The findings of this analysis have revealed mixed results. Twelve observational cohort studies and two RCTs were included in this analysis. Of the nine observational cohort studies investigating IABP versus control, eight found that IABP was not associated with increased mortality^{28,29,31–33,35,37,39} (a finding also reached by IABP SHOCK II trial²⁶), one claimed statistically significant improvement in outcomes associated with IABP use³¹ and one found worse mortality outcomes in the IABP population.³⁰ The observational study without a comparison intervention group also quoted high mortality rates (64%) in their IABP-CS population.³⁴ One RCT,²⁷ and two observational studies^38,39 failed to establish significant survival benefit associated with percutaneous Impella^© use when compared to IABP. One study found superior survival outcomes in patients supported by Impella^© when compared to IABP.³⁶ One study compared Impella^© to a control group, however this concluded comparable results in 30-day mortality between groups.³⁹

These inconclusive findings are consistent with the wider literature. The findings from the IABP SHOCK II trial included in this analysis are inconsistent with the historical BCIS-I trial as this found improved patient outcomes associated with IABP when compared to control groups.⁴¹ It should however be noted that like many studies investigating this cohort, the BCIS-I trial was underpowered to draw statistical significance from the findings. Presently, only two complete RCTs have been conducted directly comparing outcomes in AM-CS undergoing revascularisation supported by Impella^© versus IABP. The ISAR-SHOCK (2008)⁸ and Impress in Severe Shock trials (2017)²⁷ which found comparable 30-day mortality rates between Impella^© and IABP groups (46% in Impella^© and IABP groups in ISAR-SHOCK and 50% in IABP versus 46% in Impella CP^© group in IMPRESS in Severe Shock). Again, both studies were under powered – a recurrent limitation of other studies of this nature (PROTECT II⁴² and IMPRESS in STEMI⁴³) resulting in premature termination. Thiele et al. conducted a meta-analysis of randomised controlled trials comparing IABP to pMCS which encompassed other devices out with the scope of this analysis such as TandemHeart^©. Only four RCTs were included in this analysis further highlighting the difficulty of conducting RCTs investigating pMCS devices.
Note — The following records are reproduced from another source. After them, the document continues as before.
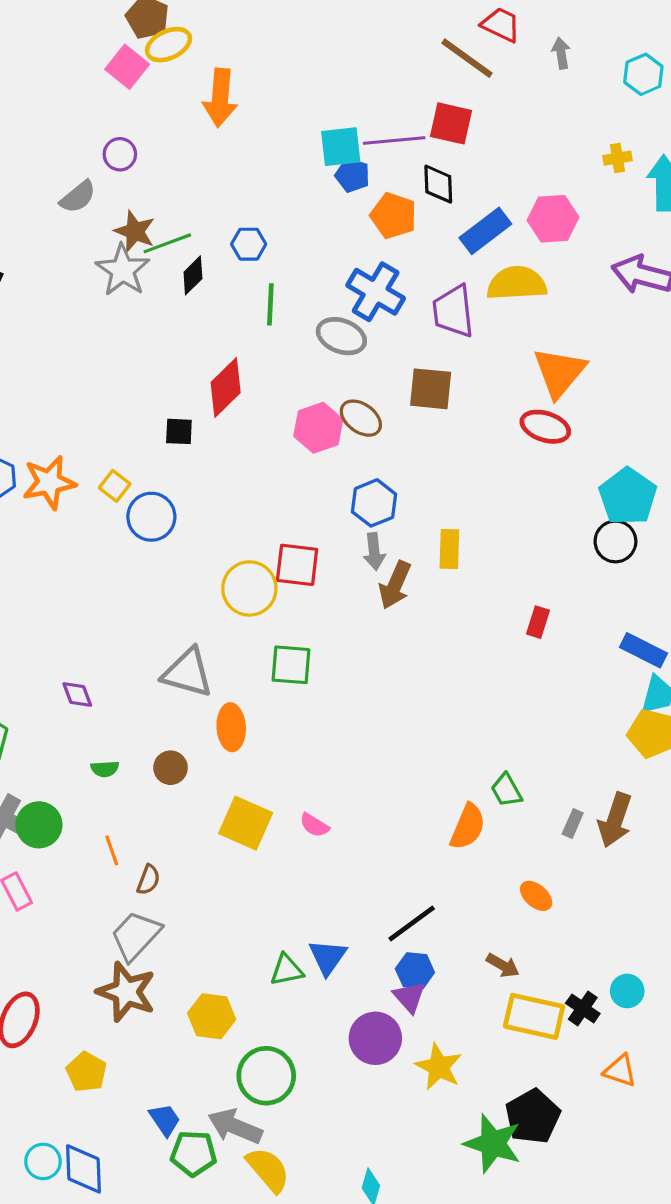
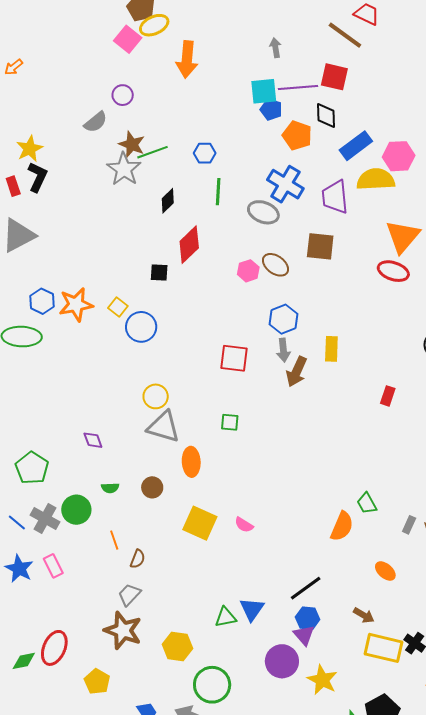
gray arrow: (561, 53) -> (275, 48), moved
pink hexagon: (553, 219) -> (399, 156), moved
black diamond: (193, 275) -> (168, 201), moved
pink hexagon: (318, 428) -> (248, 271), size x0.7
yellow circle: (249, 588) -> (156, 396), moved, size x0.7
green square: (291, 665) -> (230, 422), size x0.7
green circle: (39, 825) -> (76, 510), moved
gray trapezoid: (136, 936) -> (129, 595), size x0.7

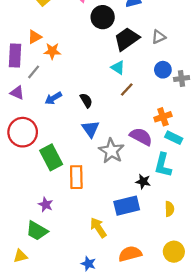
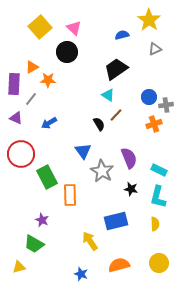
black circle: (103, 17) -> (67, 52), moved
gray triangle: (159, 37) -> (155, 49), moved
black semicircle: (86, 100) -> (99, 124), moved
orange cross: (163, 117) -> (154, 124), moved
purple semicircle: (141, 137) -> (129, 158), turned 40
cyan rectangle: (174, 138) -> (159, 170), moved
cyan L-shape: (163, 165) -> (158, 197), moved
black star: (143, 182) -> (131, 189), moved

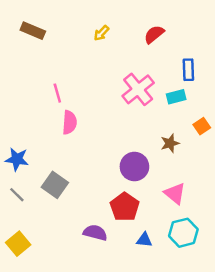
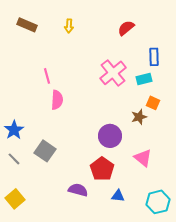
yellow arrow: (101, 33) -> (69, 26), moved, turned -40
orange square: (202, 126) -> (153, 103), moved, turned -32
blue star: (17, 159) -> (14, 130), turned 30
cyan hexagon: (183, 233) -> (158, 202), moved

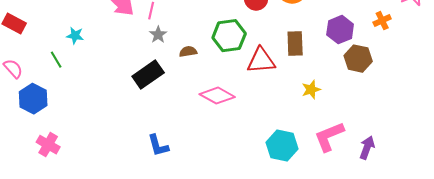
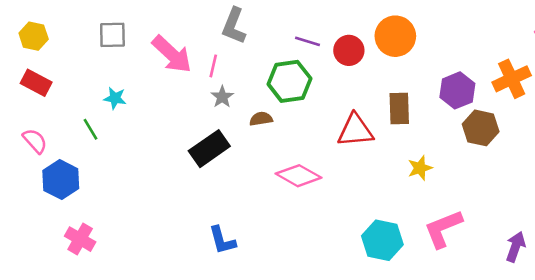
orange cross: (382, 21) -> (512, 79), size x1.6
green hexagon: (229, 36) -> (289, 81), moved
purple arrow: (367, 148) -> (516, 247), moved

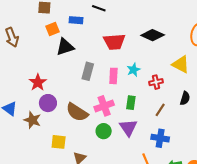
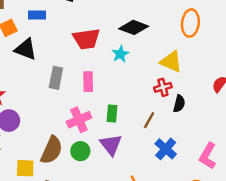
black triangle: (65, 47) -> (26, 49), turned 42
cyan star: (134, 70) -> (120, 54), moved
red cross: (156, 82) -> (163, 87), moved
brown semicircle: (77, 112) -> (52, 150), moved, turned -95
blue cross: (160, 138) -> (166, 149), moved, turned 36

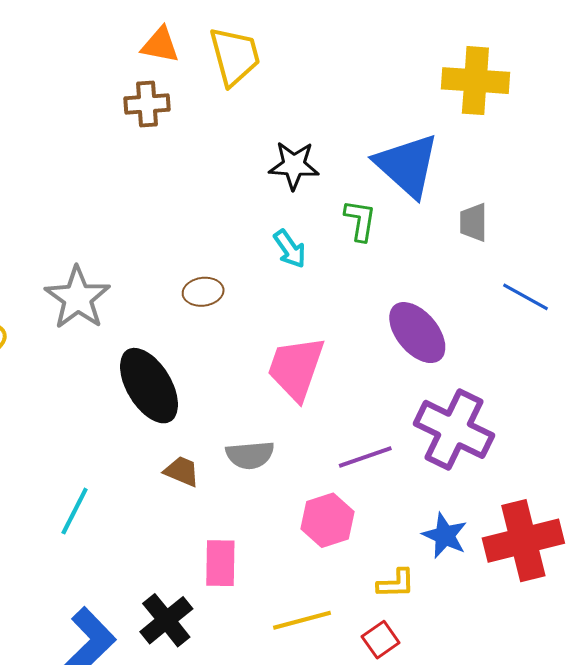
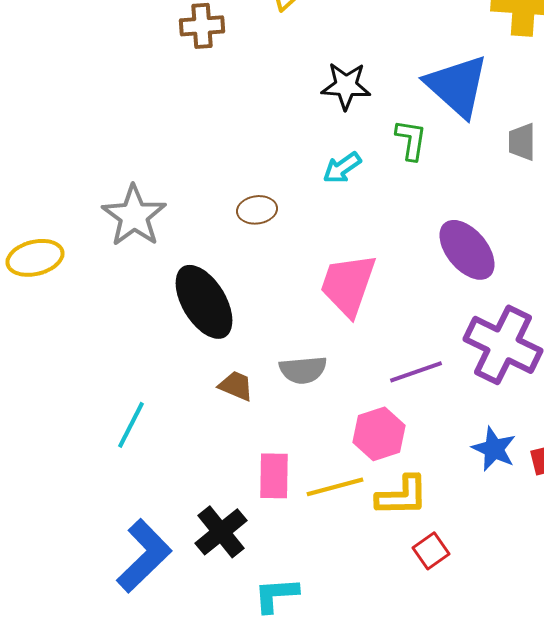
cyan arrow: (290, 249) -> (342, 168), turned 90
yellow L-shape: (396, 583) -> (402, 496), moved, size x1.4
yellow line: (302, 620) -> (335, 487), moved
Meta-analysis found neutral effects associated with the IABP across each study, with no survival advantage associated with IABP when compared to other pMCS including percutaneous Impella (2.5/CP)^©.⁴⁴

Despite the randomised design it is difficult to draw meaningful conclusions from the results. There lacks a consensus on patient characteristics/criteria indicating the use of either the IABP or Impella^©. Consequently, there will be a tendency towards selection bias due to the subjectivity of patient characteristics considered eligible for device implantation often left at the discretion of the physician. Furthermore, in such a high-risk group of patients, total adherence to assigned intervention or control arms is nearly impossible, therefore introducing a risk for performance bias due to cross over between devices or intervention effect confounded by delays in deployment of the device. This coincides with the ethical concerns surrounding conducting trials in a largely unstable population. The nature of the intervention prevents blinding of both the operator and the patient, again increasing susceptibility to selection bias. As a result, this presents many advantages in conducting retrospective observational cohort studies.

Twelve retrospective observational cohort studies were included in this analysis. Whilst this avoids ethical limitations posed by RCTs, this analysis identified that the nature of study design introduces bias from multiple domains. Only four studies used predefined inclusion and exclusion criteria, making it difficult to ascertain if appropriate statistical analysis has been undertaken to mitigate confounding bias. Total enumerative sampling was used in four of the studies^30,33–35 to recruit a cohort more representative of the total population and avoid the bias associated with convenience sampling.⁴⁵ As a result, greater statistical power can be achieved, a limitation less easily attenuated in the context of RCTs. Using retrospective data carries its own risks of chronological bias as well difficulties in data acquisition leaving some confounding variables un-accounted for.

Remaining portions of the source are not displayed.